Search the records for the word "Saldi" and copy each line in which it appears.

## GIVEN RECORDS
* * *
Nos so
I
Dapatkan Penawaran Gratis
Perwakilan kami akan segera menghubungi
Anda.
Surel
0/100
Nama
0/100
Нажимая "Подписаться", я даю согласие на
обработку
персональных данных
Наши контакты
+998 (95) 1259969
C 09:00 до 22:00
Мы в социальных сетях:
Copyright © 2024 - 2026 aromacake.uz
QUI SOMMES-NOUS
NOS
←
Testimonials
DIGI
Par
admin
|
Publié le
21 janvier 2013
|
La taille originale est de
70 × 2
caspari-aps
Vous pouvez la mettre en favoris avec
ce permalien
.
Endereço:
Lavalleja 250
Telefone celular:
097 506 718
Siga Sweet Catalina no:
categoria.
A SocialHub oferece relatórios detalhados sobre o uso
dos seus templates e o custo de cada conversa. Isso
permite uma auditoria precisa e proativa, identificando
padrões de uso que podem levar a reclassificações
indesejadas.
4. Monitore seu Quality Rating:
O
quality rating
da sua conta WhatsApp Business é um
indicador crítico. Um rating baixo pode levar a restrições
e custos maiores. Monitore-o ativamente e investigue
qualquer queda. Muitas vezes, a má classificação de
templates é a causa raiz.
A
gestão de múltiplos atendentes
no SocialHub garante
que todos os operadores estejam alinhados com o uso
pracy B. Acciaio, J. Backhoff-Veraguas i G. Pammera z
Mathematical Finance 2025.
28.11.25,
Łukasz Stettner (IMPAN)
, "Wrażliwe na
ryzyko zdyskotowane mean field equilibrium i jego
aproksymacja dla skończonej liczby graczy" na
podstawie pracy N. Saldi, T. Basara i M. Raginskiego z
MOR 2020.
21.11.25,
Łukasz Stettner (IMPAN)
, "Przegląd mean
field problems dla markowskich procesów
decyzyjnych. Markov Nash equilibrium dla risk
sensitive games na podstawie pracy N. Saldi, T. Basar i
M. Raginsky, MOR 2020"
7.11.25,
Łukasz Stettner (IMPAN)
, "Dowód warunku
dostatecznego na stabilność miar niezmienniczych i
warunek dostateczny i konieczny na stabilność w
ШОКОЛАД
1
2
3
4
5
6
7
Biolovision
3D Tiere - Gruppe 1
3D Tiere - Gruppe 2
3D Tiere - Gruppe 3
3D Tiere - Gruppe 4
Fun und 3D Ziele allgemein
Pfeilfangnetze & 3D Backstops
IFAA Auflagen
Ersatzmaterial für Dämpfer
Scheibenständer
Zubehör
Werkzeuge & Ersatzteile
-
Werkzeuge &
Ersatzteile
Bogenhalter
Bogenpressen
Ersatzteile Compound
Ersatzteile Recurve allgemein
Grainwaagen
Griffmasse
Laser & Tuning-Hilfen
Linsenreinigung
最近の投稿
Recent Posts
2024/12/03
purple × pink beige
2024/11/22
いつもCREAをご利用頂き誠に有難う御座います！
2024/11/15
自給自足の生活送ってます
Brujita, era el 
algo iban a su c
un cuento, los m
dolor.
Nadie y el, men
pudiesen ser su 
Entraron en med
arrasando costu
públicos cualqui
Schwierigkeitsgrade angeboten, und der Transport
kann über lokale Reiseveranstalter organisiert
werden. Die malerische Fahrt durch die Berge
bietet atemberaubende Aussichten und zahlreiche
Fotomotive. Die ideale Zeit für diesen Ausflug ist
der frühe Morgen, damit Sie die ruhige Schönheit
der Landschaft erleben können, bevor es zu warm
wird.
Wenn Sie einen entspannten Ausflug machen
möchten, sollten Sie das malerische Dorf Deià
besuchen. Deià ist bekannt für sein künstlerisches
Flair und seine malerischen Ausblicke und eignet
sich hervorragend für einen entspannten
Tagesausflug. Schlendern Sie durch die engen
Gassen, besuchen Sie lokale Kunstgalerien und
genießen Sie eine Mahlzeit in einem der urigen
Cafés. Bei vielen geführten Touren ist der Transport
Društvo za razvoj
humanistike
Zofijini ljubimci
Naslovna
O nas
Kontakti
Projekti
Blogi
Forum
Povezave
* * *
## TASK RESPONSE
podstawie pracy N. Saldi, T. Basara i M. Raginskiego z
sensitive games na podstawie pracy N. Saldi, T. Basar i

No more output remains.